As pope, Francis was head of one of the historic revealed religions, followed by one-eighth of the world’s population, and had ultimate charge not just of the Vatican Museums and Library, with their holdings covering two millennia of Christianity, but also the remainder of the built patrimony of the tiny Vatican City state at the heart of Rome.

As well as St Peter’s, the greatest of all Renaissance edifices and a building of unique religious and architectural importance, that patrimony includes the Sistine Chapel and its celebrated ensemble of late 15th- and early 16th-century frescoes; the Niccoline Chapel adorned with frescoes by Fra Angelico; and the Raphael apartments, or “Stanze”, in the Apostolic Palace of the Vatican. The Vatican also owns and runs three papal basilicas in Rome that are outside the Vatican City but owned and run by the Holy See—Santa Maria Maggiore (where Francis has chosen to be buried), San Giovanni in Laterano (the official mother church for the Catholic faith) and San Paolo Fuori le Mura.

The pope, like his predecessors, took final decisions on all substantial projects relating to the papal collections and patrimony. When an important work of art was restored at Santa Maria Maggiore in 2017, the project was personally authorised by Francis, the Vatican Museums’ director, Barbara Jatta, told The Art Newspaper. Francis’s papacy saw the restoration of the tombs of the two pontiffs most closely associated with the building of St Peter’s Basilica: Pope Paul III (the patron of Michelangelo) and Pope Urban VIII (the patron of Caravaggio and of Gian Lorenzo Bernini). On 11 April 2025, less than a month after Francis had been discharged from hospital after almost dying during a severe case of pneumonia, he made a surprise visit to St Peter’s, at a time when he was meant to be completing 10 weeks of complete rest. Informally dressed, seated in his wheelchair, as the Associated Press reported, he had come to thank two conservators, Lorena Araujo Piñeiro and Michela Malfanti, for their work in completing the conservation of Bernini’s magisterial tomb for Urban VIII.

As pope, Francis was master of the Catholic church’s liturgy and thus a profound influence on the use of Catholic churches around the world, the largest such ensemble of religious buildings. In 2022 Francis reversed his predecessor’s most symbolic liturgical change: Benedict had in 2007 relaxed long-standing restrictions on the Tridentine Latin Mass beloved of Conservative Catholics.
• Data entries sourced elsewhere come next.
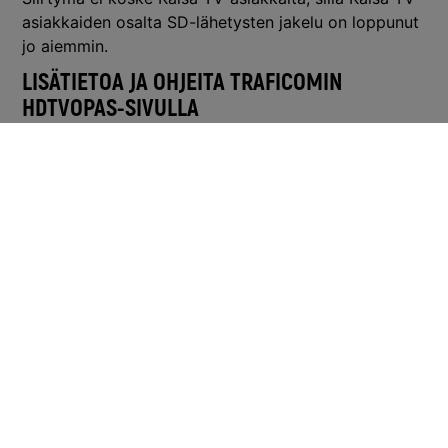
asiakkaiden osalta SD-lähetysten jakelu on loppunut
jo aiemmin.
LISÄTIETOA JA OHJEITA TRAFICOMIN
HDTVOPAS-SIVULLA
Lisätietoa muutoksesta löydät Traficomin
HDTVOPAS-sivulta
. Opas tarjoaa myös kattavat
ohjeet televisiosi HD-valmiuden selvittämiseen sekä
tarvittaessa oikeanlaisen HD-virittimen ostamiseen.
TRAFICOMIN HDTVOPAS
Voit tarkistaa laitteesi HD-valmiuden myös
Testatutlaitteet.fi -sivustolla.
TESTATUTLAITTEET.FI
In March 2020, with the spread of the Covid-19 pandemic, Catholic worshippers were asked to stay away from the celebration of mass to limit the spread of the virus, bringing in the widespread adoption of online services. This was one of the greatest communication challenges of Francis’s time as pope. On 27 March 2020, a tiny, solitary, spotlit figure in front of the great façade of St Peter’s Basilica and facing the vast rainswept emptiness of St Peter’s Square, Francis prayed for an end to the pandemic, declaring, “Our planet is gravely ill. Without hesitation, we have carried on, believing that we will remain healthy forever in a world that is sick.”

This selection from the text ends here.